The deli sandwiches are tasty -- they make a mean Reuben -- but the burritos are glorious. There's nothing remotely Mexican-flavored about them, just a big lump of chicken and rice rolled into a flour tortilla and sopped in Pace picante sauce. The service is reliably terrible, just staggeringly awful, but so what? It was at the Corner Bar that I played my first game of Worst Song on the Jukebox on one of those new-fangled digital jukeboxes, where you get several friends to play the worst song they can think of (the object is to get everyone to acknowledge that your song was even worse than the one they chose). Funny, though, the crowd at the Corner Bar didn't seem to mind, or even notice.

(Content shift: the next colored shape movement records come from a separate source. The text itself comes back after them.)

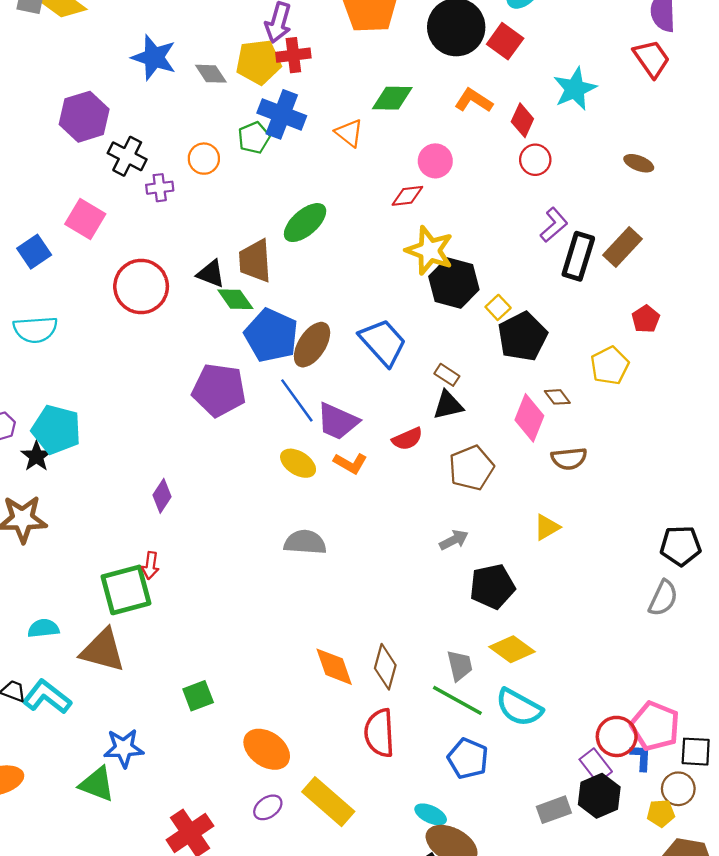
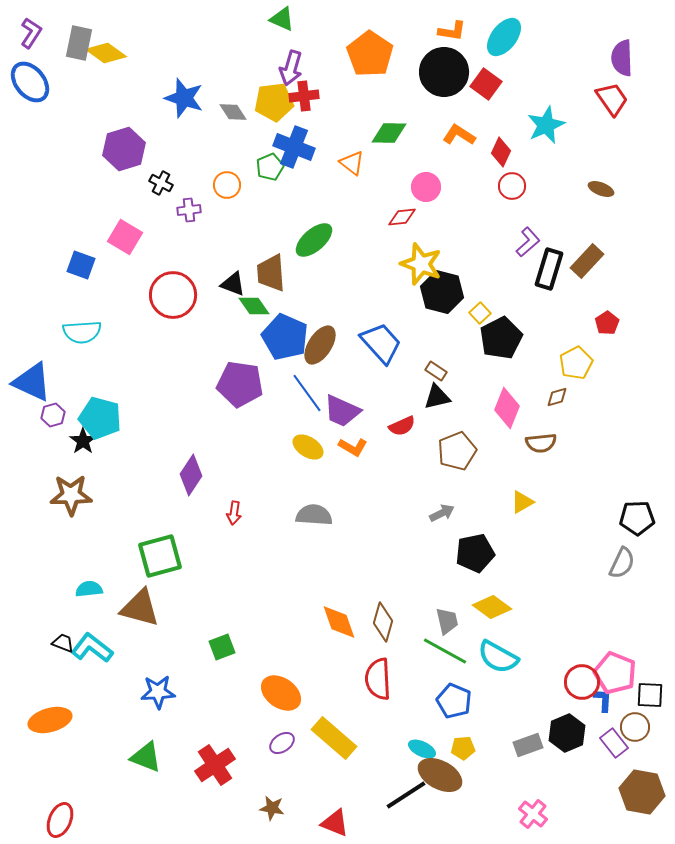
black cross: (127, 156) -> (161, 183), size x0.7
blue square: (34, 252) -> (81, 265), turned -36
brown diamond: (557, 397) -> (557, 397), moved, turned -70
purple diamond: (162, 496) -> (191, 475), size x1.4
red arrow: (150, 566) -> (234, 513), moved
purple rectangle: (596, 766) -> (614, 743), moved
green triangle: (97, 784) -> (146, 757), moved
yellow pentagon: (661, 813) -> (463, 748), moved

The place is 100% unpretentious. There's not a trace of irony or self-referential smirking about it. It's just good beer, good cigars (if you're into that), and passable bar food served -- whenever the waitress remembers she's on the clock -- in a wholly un-flashy environment. The cocktails don't cost eight dollars, nobody has to go skulk outside to smoke, and you can hear yourself think. This is all I could ever ask of a bar. Usually, there's an element of "the only thing I don't like about that place is..." but with the Corner Bar, I can't think of a single thing.